Washington, D.C. - U.S. Sen. Lamar Alexander accused Senate Democrats of staging “a partisan political stunt” on Monday for pushing legislation that would let college students refinance their student loans at lower interest rates.

Alexander, a Maryville, Tennessee, Republican who served as education secretary under President George H.W. Bush, argued that the proposal does nothing for current and future students and amounts to a $1 per day subsidy for some old student loans.

“College students don’t need a $1 a day federal taxpayer subsidy to pay off a $27,000 student loan,” Alexander said in a speech on the Senate floor. “They need a job.”
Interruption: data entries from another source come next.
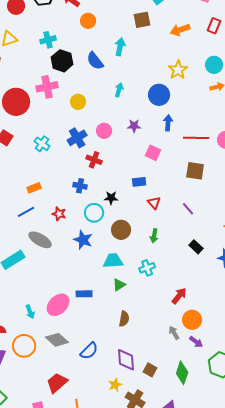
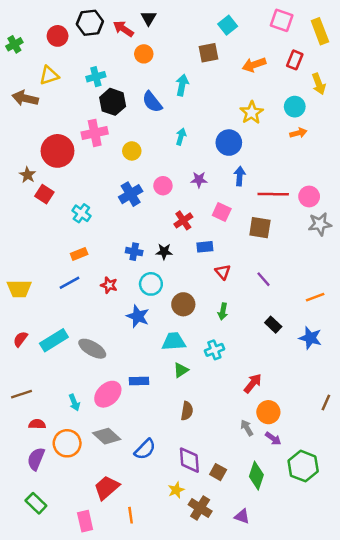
cyan cross: (42, 144) -> (81, 213), moved
red cross: (94, 160) -> (183, 220), moved, turned 35
brown square: (195, 171) -> (260, 228), moved
black star: (111, 198) -> (164, 252), moved
gray ellipse: (40, 240) -> (92, 349), moved

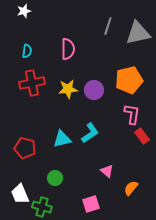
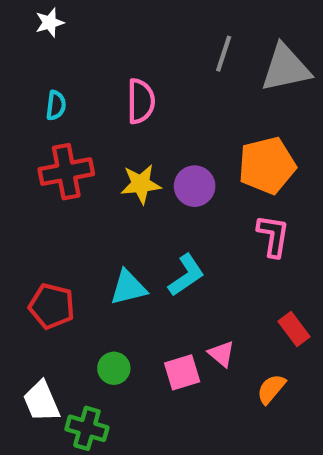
red rectangle: (142, 136) -> (294, 329), moved
pink square: (91, 204) -> (182, 372), moved

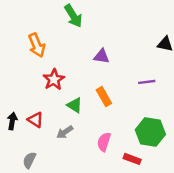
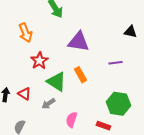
purple triangle: (101, 56) -> (78, 42), size x1.6
green triangle: (75, 105) -> (56, 82), size x1.5
pink semicircle: (104, 142) -> (71, 120), moved

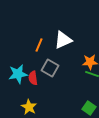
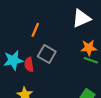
white triangle: (63, 40) -> (81, 18), moved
Alexander’s remarks came as Senate Democrats were preparing to vote this week on a bill by U.S. Sen. Elizabeth Warren, D-Mass., that would let students who borrowed money at higher interest rates refinance those loans at lower rates that were approved last year for new borrowers. Supporters argue the refinancing plan would make student loans more affordable and would potentially save millions of dollars in student loan costs.

Alexander, however, said the bill is unfair because it treats former college students who have old loans better than current students or new students. Interest rates on old loans would be frozen, while rates on new loans may rise when market prices rise, he said.
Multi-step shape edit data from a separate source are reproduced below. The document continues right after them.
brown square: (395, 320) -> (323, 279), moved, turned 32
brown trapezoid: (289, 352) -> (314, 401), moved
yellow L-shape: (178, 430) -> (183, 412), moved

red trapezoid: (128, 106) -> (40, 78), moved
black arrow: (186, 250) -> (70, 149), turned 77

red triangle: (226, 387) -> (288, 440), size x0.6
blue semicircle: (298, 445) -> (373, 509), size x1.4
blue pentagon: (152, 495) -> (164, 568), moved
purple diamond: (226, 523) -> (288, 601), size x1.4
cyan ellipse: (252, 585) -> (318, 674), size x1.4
Alexander, the senior Republican on the Senate Health, Education, Labor and Pensions Committee, also charged that the bill is unfair to taxpayers.

Under the Democrats’ plan, the tax revenue lost by allowing students to refinance their loans would be made up by raising taxes on the wealthy. Alexander said the proposal would raise individual income taxes by $72 billion and could add as much as $420 billion in new federal debt.

Alexander called for the proposal to be sent back to the education committee, which is involved in discussions to reauthorize the higher education act, which he said is the kind of “serious discussion” that produced a new law last year that cut in half interest rates for all new undergraduate student loans.